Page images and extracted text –
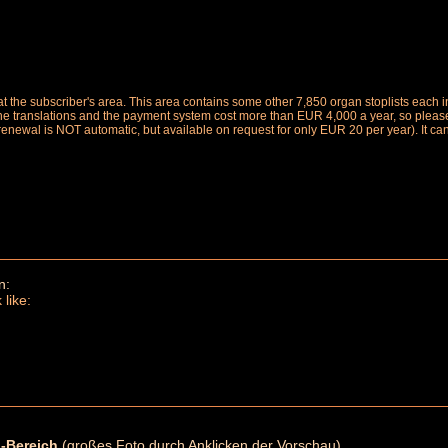
le at the subscriber's area. This area contains some other 7,850 organ stoplists ea
the translations and the payment system cost more than EUR 4,000 a year, so please 
renewal is NOT automatic, but available on request for only EUR 20 per year). It ca
n:
 like:
-Bereich
(großes Foto durch Anklicken der Vorschau)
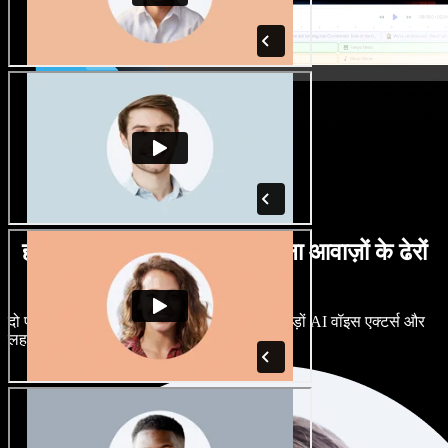
हर तरह के लहजों में पुरुष व महिला आवाज़ों के ढेरों
विकल्प
दो प्रोजेक्ट्स का एक जैसा लगना ज़रूरी नहीं। सैकड़ों AI वॉइस एक्टर्स और
लहजों में से चुनें, और बारीकी से ट्यून करें।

Exercise – If a line of the data above contains "year", copy it out.

Exercise solution –
the translations and the payment system cost more than EUR 4,000 a year, so please 
renewal is NOT automatic, but available on request for only EUR 20 per year). It ca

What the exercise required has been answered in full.